Task details:
The reply should repeat all of the data word for word, with no pictures.

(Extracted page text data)

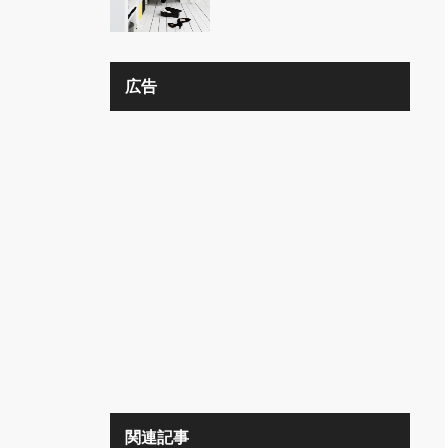
の？？
広告
関連記事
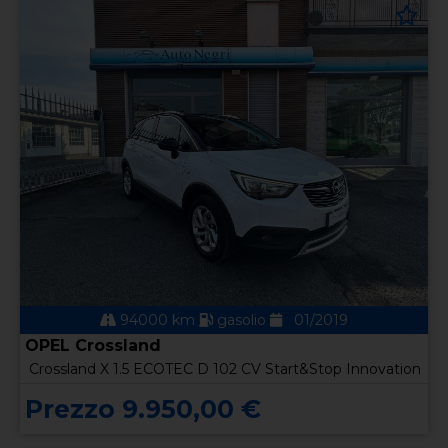
94000 km
gasolio
01/2019
OPEL Crossland
Crossland X 1.5 ECOTEC D 102 CV Start&Stop Innovation
Prezzo 9.950,00 €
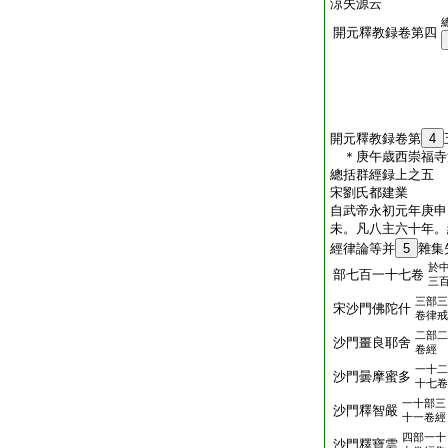
涼失源云
開元釋教録卷第四
開元釋教録卷第
4
＊庚午歳西崇福
總括群經録上之五
宋劉氏都建業
自武帝永初元年庚申
未。凡八主六十年。
經律論等并
5
雜集
於
部七百一十七卷
三
三部三
宋沙門佛陀什
卷律戒
二部二
沙門畺良耶舍
卷經
一十二
沙門曇摩蜜多
十七卷
一十部三
沙門釋智嚴
十一卷經
四部一十
沙門釋寶雲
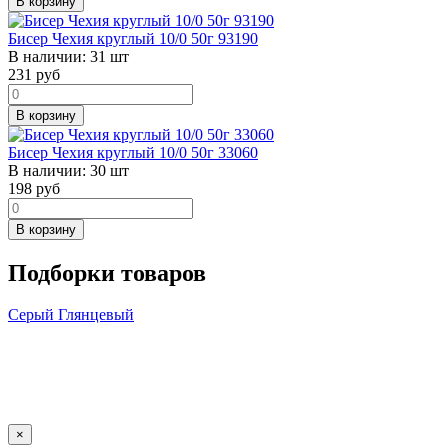
В корзину
Бисер Чехия круглый 10/0 50г 93190
В наличии:
31 шт
231
руб
В корзину
Бисер Чехия круглый 10/0 50г 33060
В наличии:
30 шт
198
руб
В корзину
Подборки товаров
Серый
Глянцевый
×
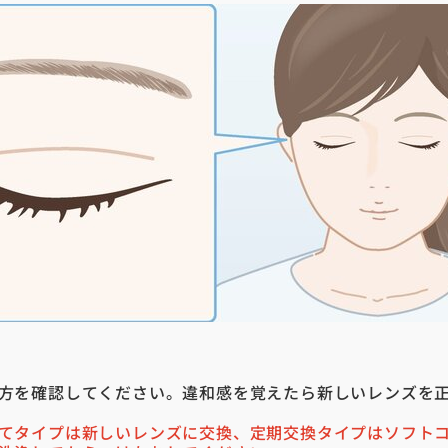
方を確認してください。違和感を覚えたら新しいレンズを
てタイプは新しいレンズに交換、定期交換タイプはソフト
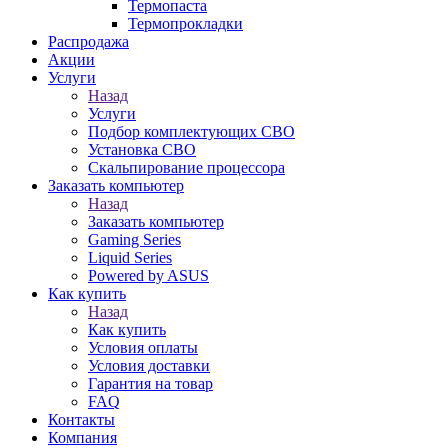
Термопаста
Термопрокладки
Распродажа
Акции
Услуги
Назад
Услуги
Подбор комплектующих СВО
Установка СВО
Скальпирование процессора
Заказать компьютер
Назад
Заказать компьютер
Gaming Series
Liquid Series
Powered by ASUS
Как купить
Назад
Как купить
Условия оплаты
Условия доставки
Гарантия на товар
FAQ
Контакты
Компания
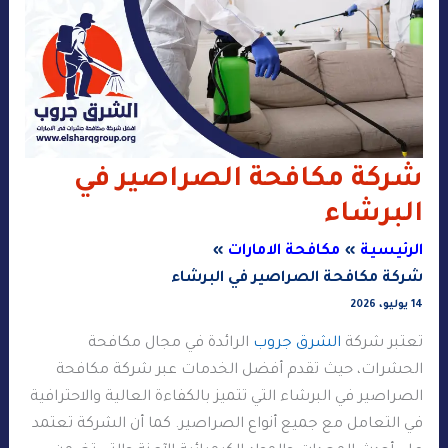
شركة مكافحة الصراصير في
البرشاء
الرئيسية
مكافحة الامارات
شركة مكافحة الصراصير في البرشاء
14 يوليو، 2026
تعتبر شركة
الشرق جروب
الرائدة في مجال مكافحة
الحشرات، حيث تقدم أفضل الخدمات عبر شركة مكافحة
الصراصير في البرشاء التي تتميز بالكفاءة العالية والاحترافية
في التعامل مع جميع أنواع الصراصير. كما أن الشركة تعتمد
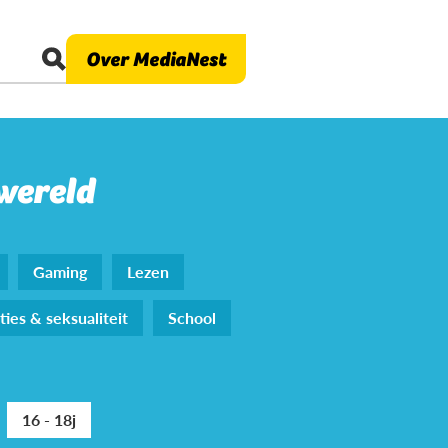
Over MediaNest
 wereld
Gaming
Lezen
ties & seksualiteit
School
16 - 18j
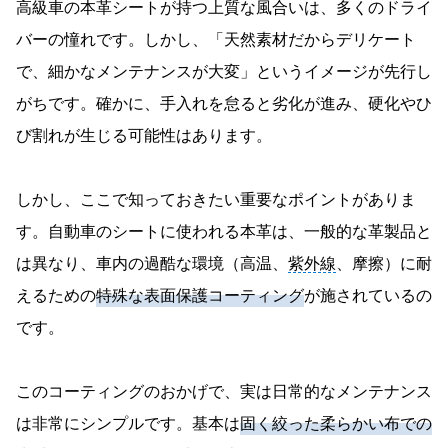
高級車の本革シートが持つ上質な風合いは、多くのドライ
バーの憧れです。しかし、「天然素材だからデリケート
で、細かなメンテナンスが大変」というイメージが先行し
がちです。確かに、手入れを怠ると劣化が進み、硬化やひ
び割れが生じる可能性はあります。
しかし、ここで知っておきたい重要なポイントがありま
す。自動車のシートに使われる本革は、一般的な革製品と
は異なり、車内の過酷な環境（高温、
紫外線
、摩擦）に耐
えるための
特殊な表面保護コーティング
が施されているの
です。
このコーティングのおかげで、実は日常的なメンテナンス
は非常にシンプルです。基本は
固く絞った柔らかい布での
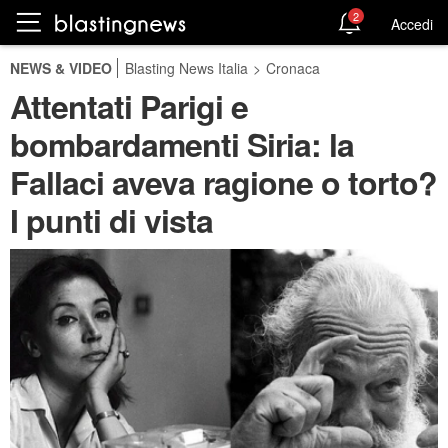
2
Accedi
NEWS & VIDEO
Blasting News Italia
>
Cronaca
Attentati Parigi e
bombardamenti Siria: la
Fallaci aveva ragione o torto?
I punti di vista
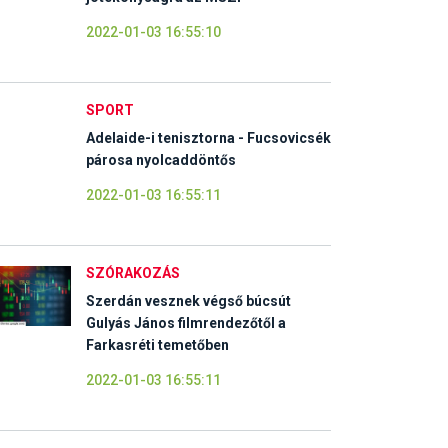
2022-01-03 16:55:10
SPORT
Adelaide-i tenisztorna - Fucsovicsék
párosa nyolcaddöntős
2022-01-03 16:55:11
SZÓRAKOZÁS
Szerdán vesznek végső búcsút
Gulyás János filmrendezőtől a
Farkasréti temetőben
2022-01-03 16:55:11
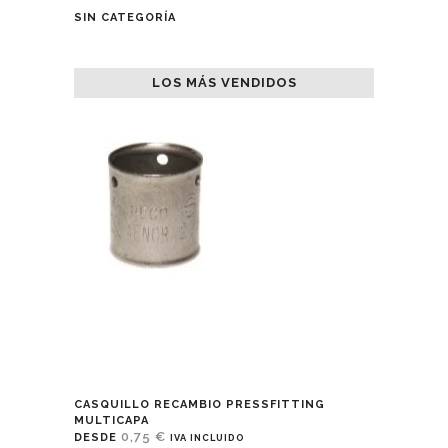
SIN CATEGORÍA
LOS MÁS VENDIDOS
CASQUILLO RECAMBIO PRESSFITTING
MULTICAPA
0,75
€
DESDE
IVA INCLUIDO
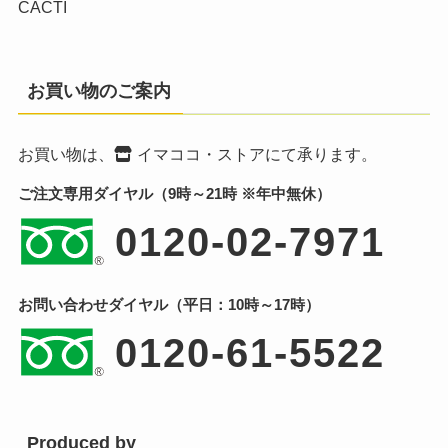
CACTI
お買い物のご案内
お買い物は、
イマココ・ストア
にて承ります。
ご注文専用ダイヤル（9時～21時 ※年中無休）
0120-02-7971
お問い合わせダイヤル（平日：10時～17時）
0120-61-5522
Produced by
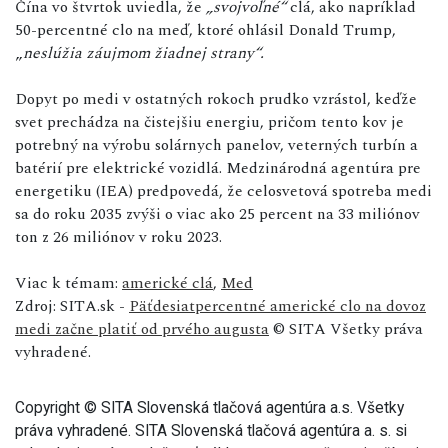
Čína vo štvrtok uviedla, že
„svojvoľné“
clá, ako napríklad
50-percentné clo na meď, ktoré ohlásil Donald Trump,
„
neslúžia záujmom žiadnej strany“.
Dopyt po medi v ostatných rokoch prudko vzrástol, keďže
svet prechádza na čistejšiu energiu, pričom tento kov je
potrebný na výrobu solárnych panelov, veterných turbín a
batérií pre elektrické vozidlá. Medzinárodná agentúra pre
energetiku (IEA) predpovedá, že celosvetová spotreba medi
sa do roku 2035 zvýši o viac ako 25 percent na 33 miliónov
ton z 26 miliónov v roku 2023.
Viac k témam:
americké clá
,
Med
Zdroj: SITA.sk -
Päťdesiatpercentné americké clo na dovoz
medi začne platiť od prvého augusta
© SITA Všetky práva
vyhradené.
Copyright © SITA Slovenská tlačová agentúra a.s. Všetky
práva vyhradené. SITA Slovenská tlačová agentúra a. s. si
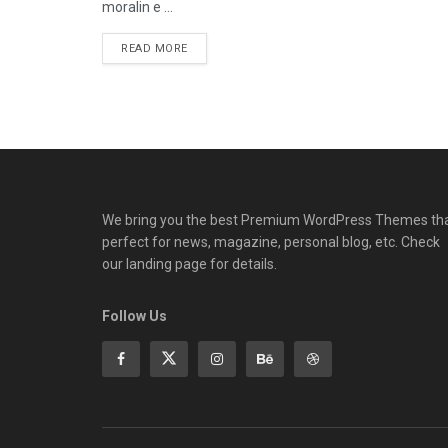
moralin e ...
READ MORE
We bring you the best Premium WordPress Themes th
perfect for news, magazine, personal blog, etc. Check
our landing page for details.
Follow Us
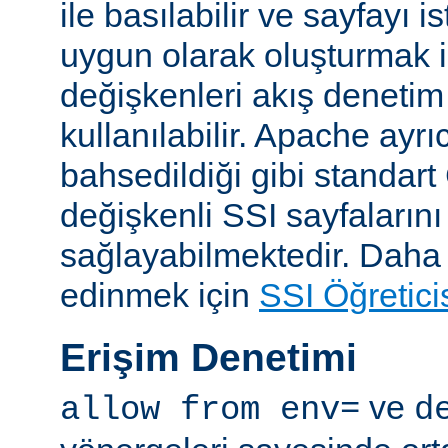
ile basılabilir ve sayfayı i
uygun olarak oluşturmak i
değişkenleri akış denetim
kullanılabilir. Apache ayrı
bahsedildiği gibi standar
değişkenli SSI sayfalarını
sağlayabilmektedir. Daha ay
edinmek için
SSI Öğretici
Erişim Denetimi
ve
allow from env=
d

Result:
の？？
広告
関連記事
94000 km
gasolio
01/2019
OPEL Crossland
Crossland X 1.5 ECOTEC D 102 CV Start&Stop Innovation
Prezzo 9.950,00 €
涼失源云
開元釋教録卷第四
開元釋教録卷第
4
＊庚午歳西崇福
總括群經録上之五
宋劉氏都建業
自武帝永初元年庚申
未。凡八主六十年。
經律論等并
5
雜集
於
部七百一十七卷
三
三部三
宋沙門佛陀什
卷律戒
二部二
沙門畺良耶舍
卷經
一十二
沙門曇摩蜜多
十七卷
一十部三
沙門釋智嚴
十一卷經
四部一十
沙門釋寶雲
В корзину
Бисер Чехия круглый 10/0 50г 93190
В наличии:
31 шт
231
руб
В корзину
Бисер Чехия круглый 10/0 50г 33060
В наличии:
30 шт
198
руб
В корзину
Подборки товаров
Серый
Глянцевый
×
方を確認してください。違和感を覚えたら新しいレンズを
てタイプは新しいレンズに交換、定期交換タイプはソフト
Термопаста
Термопрокладки
Распродажа
Акции
Услуги
Назад
Услуги
Подбор комплектующих СВО
Установка СВО
Скальпирование процессора
Заказать компьютер
Назад
Заказать компьютер
Gaming Series
Liquid Series
Powered by ASUS
Как купить
Назад
Как купить
Условия оплаты
Условия доставки
Гарантия на товар
FAQ
Контакты
Компания
شركة مكافحة الصراصير في
البرشاء
الرئيسية
مكافحة الامارات
شركة مكافحة الصراصير في البرشاء
14 يوليو، 2026
تعتبر شركة
الشرق جروب
الرائدة في مجال مكافحة
الحشرات، حيث تقدم أفضل الخدمات عبر شركة مكافحة
الصراصير في البرشاء التي تتميز بالكفاءة العالية والاحترافية
في التعامل مع جميع أنواع الصراصير. كما أن الشركة تعتمد
Over MediaNest
 wereld
Gaming
Lezen
ties & seksualiteit
School
16 - 18j
高級車の本革シートが持つ上質な風合いは、多くのドライ
バーの憧れです。しかし、「天然素材だからデリケート
で、細かなメンテナンスが大変」というイメージが先行し
がちです。確かに、手入れを怠ると劣化が進み、硬化やひ
び割れが生じる可能性はあります。
しかし、ここで知っておきたい重要なポイントがありま
す。自動車のシートに使われる本革は、一般的な革製品と
は異なり、車内の過酷な環境（高温、
紫外線
、摩擦）に耐
えるための
特殊な表面保護コーティング
が施されているの
です。
このコーティングのおかげで、実は日常的なメンテナンス
は非常にシンプルです。基本は
固く絞った柔らかい布での
2
Accedi
NEWS & VIDEO
Blasting News Italia
>
Cronaca
Attentati Parigi e
bombardamenti Siria: la
Fallaci aveva ragione o torto?
I punti di vista
2022-01-03 16:55:10
SPORT
Adelaide-i tenisztorna - Fucsovicsék
párosa nyolcaddöntős
2022-01-03 16:55:11
SZÓRAKOZÁS
Szerdán vesznek végső búcsút
Gulyás János filmrendezőtől a
Farkasréti temetőben
2022-01-03 16:55:11
SIN CATEGORÍA
LOS MÁS VENDIDOS
CASQUILLO RECAMBIO PRESSFITTING
MULTICAPA
0,75
€
DESDE
IVA INCLUIDO
CACTI
お買い物のご案内
お買い物は、
イマココ・ストア
にて承ります。
ご注文専用ダイヤル（9時～21時 ※年中無休）
0120-02-7971
お問い合わせダイヤル（平日：10時～17時）
0120-61-5522
Produced by
Čína vo štvrtok uviedla, že
„svojvoľné“
clá, ako napríklad
50-percentné clo na meď, ktoré ohlásil Donald Trump,
„
neslúžia záujmom žiadnej strany“.
Dopyt po medi v ostatných rokoch prudko vzrástol, keďže
svet prechádza na čistejšiu energiu, pričom tento kov je
potrebný na výrobu solárnych panelov, veterných turbín a
batérií pre elektrické vozidlá. Medzinárodná agentúra pre
energetiku (IEA) predpovedá, že celosvetová spotreba medi
sa do roku 2035 zvýši o viac ako 25 percent na 33 miliónov
ton z 26 miliónov v roku 2023.
Viac k témam:
americké clá
,
Med
Zdroj: SITA.sk -
Päťdesiatpercentné americké clo na dovoz
medi začne platiť od prvého augusta
© SITA Všetky práva
vyhradené.
Copyright © SITA Slovenská tlačová agentúra a.s. Všetky
práva vyhradené. SITA Slovenská tlačová agentúra a. s. si
moralin e ...
READ MORE
We bring you the best Premium WordPress Themes th
perfect for news, magazine, personal blog, etc. Check
our landing page for details.
Follow Us
ile basılabilir ve sayfayı i
uygun olarak oluşturmak i
değişkenleri akış denetim
kullanılabilir. Apache ayrı
bahsedildiği gibi standar
değişkenli SSI sayfalarını
sağlayabilmektedir. Daha ay
edinmek için
SSI Öğretici
Erişim Denetimi
ve
allow from env=
d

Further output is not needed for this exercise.